Ein Granitblock aus einem öffentlichen Park hatte lange gespart und wollte mit seinem Geld ins Kino, und zwar hatte er von einem lustigen Film gehört, Zwei Tanten auf Abenteuer. Er ging also an die Kasse und verlangte fünf Plätze. Zuerst wollte sie ihm die Kassierin nicht geben, doch da sagte der Granitblock bloss "oho", und schon hatte er die Billette. Er hatte erste Reihe gelöst, weil er seine Brille vergessen hatte. Als sich der Granitblock auf seine fünf Plätze setzte, krachten gleich alle Armlehnen zusammen, und dann fing das Vorprogramm an. Der Granitblock schaute interessiert zu und bestellte in der Pause zehn Eiscrèmes, die er sofort hinunterschluckte. Jetzt fing der Hauptfilm an, und der Granitblcok amüsierte sich sehr. Da er an Humor nicht gewöhnt war, musste er schon über jede Kleinigkeit lachen, zum Beispiel wenn eine Tante zur andern sagte, na, altes Haus? Er schlug sich auf die Schenkel und lachte, dass das ganze Kino zitterte und die Leute durch die Notausgänge flüchteten.
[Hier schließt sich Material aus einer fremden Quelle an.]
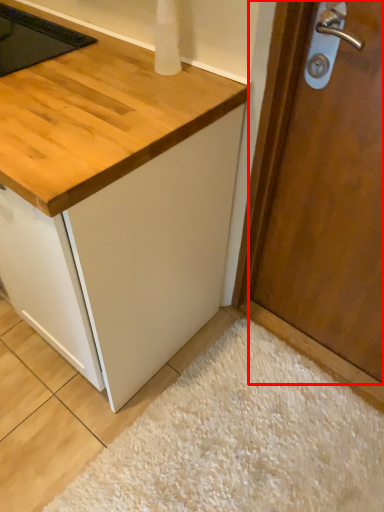 Question: From the image's perspective, where is door (annotated by the red box) located relative to plain?

Choices:
 (A) above
 (B) below

Answer: (A) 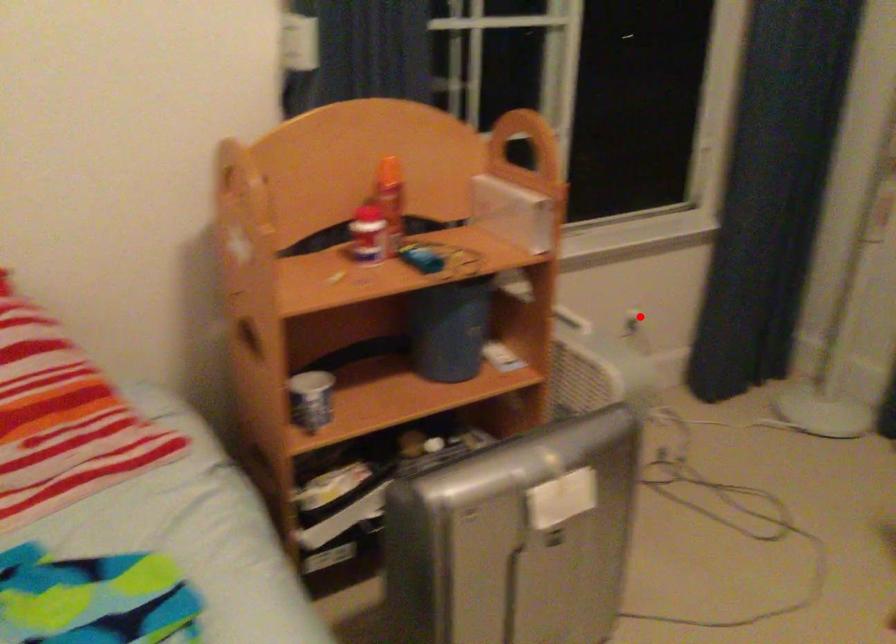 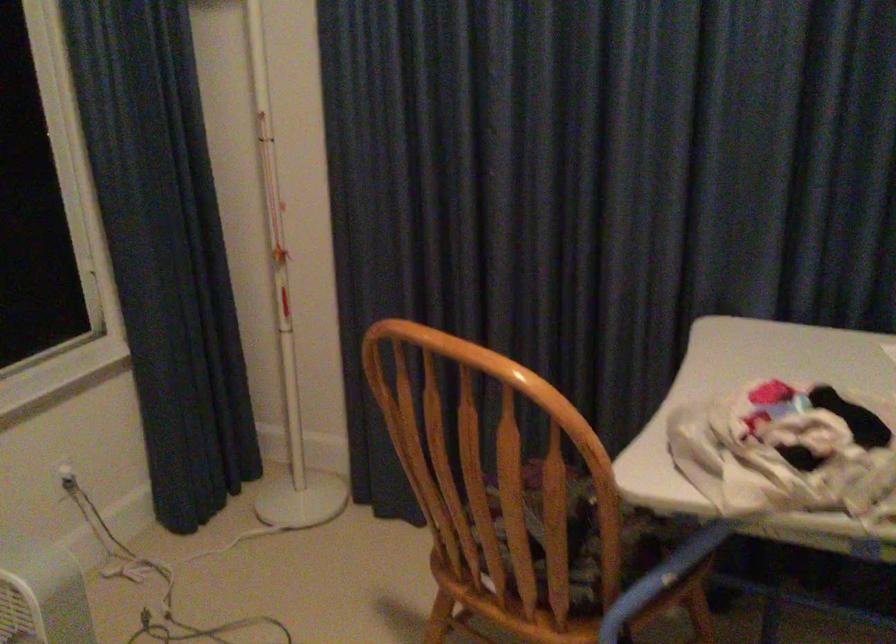 Question: I am providing you with two images of the same scene from different viewpoints. Given a red point in image1, look at the same physical point in image2. Is it:

Choices:
 (A) Closer to the viewpoint
 (B) Farther from the viewpoint

Answer: (A) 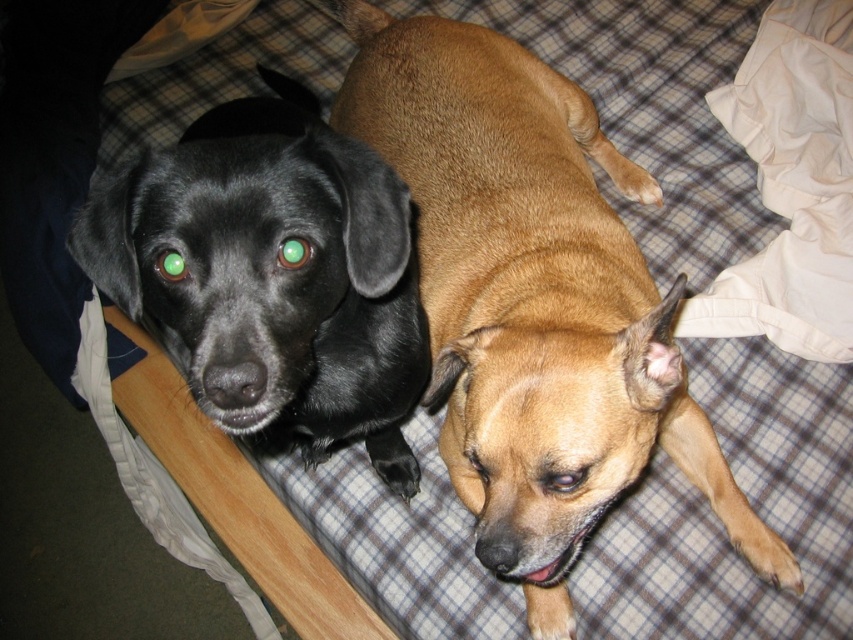 Between brown matte dog at center and shiny black dog at left, which one appears on the left side from the viewer's perspective?

shiny black dog at left

Does brown matte dog at center appear over shiny black dog at left?

Correct, brown matte dog at center is located above shiny black dog at left.

The width and height of the screenshot is (853, 640). I want to click on brown matte dog at center, so click(x=532, y=300).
Als dann eine Tante der anderen mit dem Schirm eins über den Kopf haute, war der Granitblock nicht mehr zu halten. Er hüpfte jaulend auf und liess sich auf seine Sessel plumpsen, die sogleich zusammenbrachen, und damit nicht genug, stürzte er durch den Boden des Kinos in einen Keller und konnte den Rest des Films nicht mehr ansehen. Das Kino wurde vorübergehend geschlossen, der Granitblock musste mit einem Lastwagen in seinen Park zurückgebracht werden, und heute langweilen sich schon alle Spatzen, wenn er wieder mit seiner Geschichte von den Tanten kommt und kichernd erzählt, wie eine zur andern gesagt hat, na, altes Haus.